His oppositional creation ‘Nathan Satan’ appeared many times in London during the later 90s, including being the only unscripted performer in the earliest productions of John Constable’s The Goose is Loose, a Mystery play commissioned by Southwark Cathedral. There were a few occasional appearances at underground events between 2000-2010. Examples from the vocal aspect of these performances were included on a recording made available in America from Original New Falcon, which has been selling consistently for over five years.
Nathaniel has also appeared as a guest performer with The Foolish People, a highly innovative and influential immersive theatre company based in London. There are plans for future collaborations later in 2011.
More recently Nathaniel’s creation Grobbly Gribbly, his first ‘child friendly’ clown, debuted at St. Paul’s Carnival, appeared as walkabout at CarniVille’s ‘The Last Resort’, at Hackney Wicked Festival, and at Shamballah, and various (often spontanious) appearances around London and Bristol. His viral internet videos have attracted the attention of Blight Productions of New York, with whom he is currently conspiring on the Viral Sockpuppetsproject. Actively involved in protest, Grobbly was recently promoted to the office of General Ridiculousness in the contemporary Clown Army.

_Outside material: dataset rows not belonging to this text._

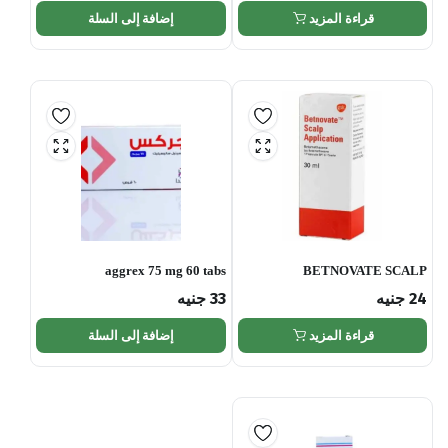
قراءة المزيد
إضافة إلى السلة
aggrex 75 mg 60 tabs
BETNOVATE SCALP
24
جنيه
33
جنيه
قراءة المزيد
إضافة إلى السلة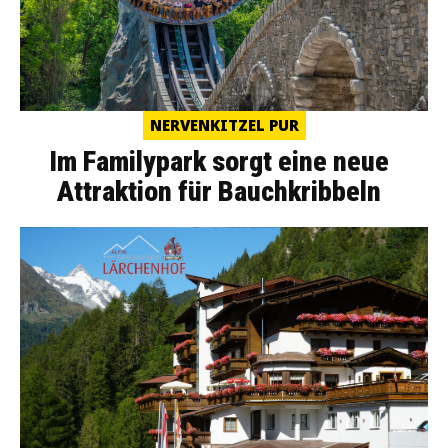
NERVENKITZEL PUR
Im Familypark sorgt eine neue
Attraktion für Bauchkribbeln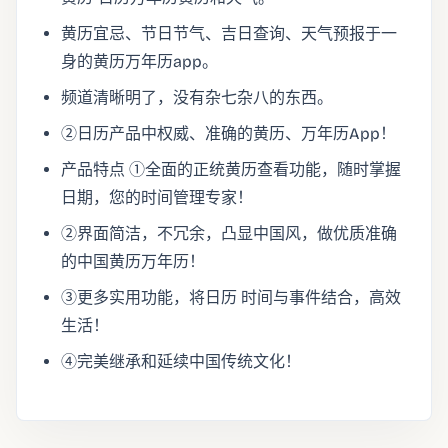
黄历宜忌、节日节气、吉日查询、天气预报于一
身的黄历万年历app。
频道清晰明了，没有杂七杂八的东西。
②日历产品中权威、准确的黄历、万年历App！
产品特点 ①全面的正统黄历查看功能，随时掌握
日期，您的时间管理专家！
②界面简洁，不冗余，凸显中国风，做优质准确
的中国黄历万年历！
③更多实用功能，将日历 时间与事件结合，高效
生活！
④完美继承和延续中国传统文化！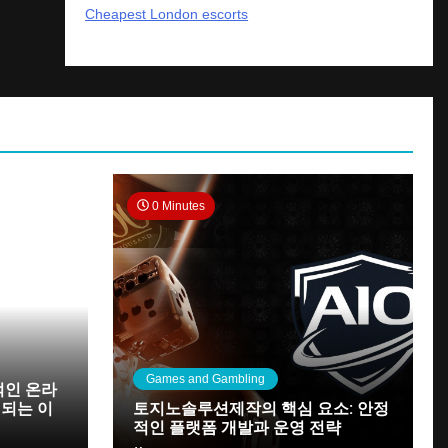
Cheapest London escorts
0 Minutes
Games and Gambling
인 온라
 되는 이
토지노솔루션제작의 핵심 요소: 안정
적인 플랫폼 개발과 운영 전략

Nathaniel has also fulfilled highly disciplined ‘spiritual clowning’ roles for many years- in the world’s largest order of Chaos Magicians (to whom laughter is ‘sacred’), and also fulfilling the office of ‘Fool’ (called also ‘Lord of Misrule’) in a hereditary witchcraft coven. As such he also has much direct experience with ‘shamanic’ techniques of consciousness shifting, including the possession performance-rituals of Voudon, as well as various techniques of quiescent meditation. He is a published author, with many years experience as an esoteric teacher, ritual leader, and public speaker. He has advised researchers on various occasions, as well as appearing in a short documentary commissioned by National Geographic.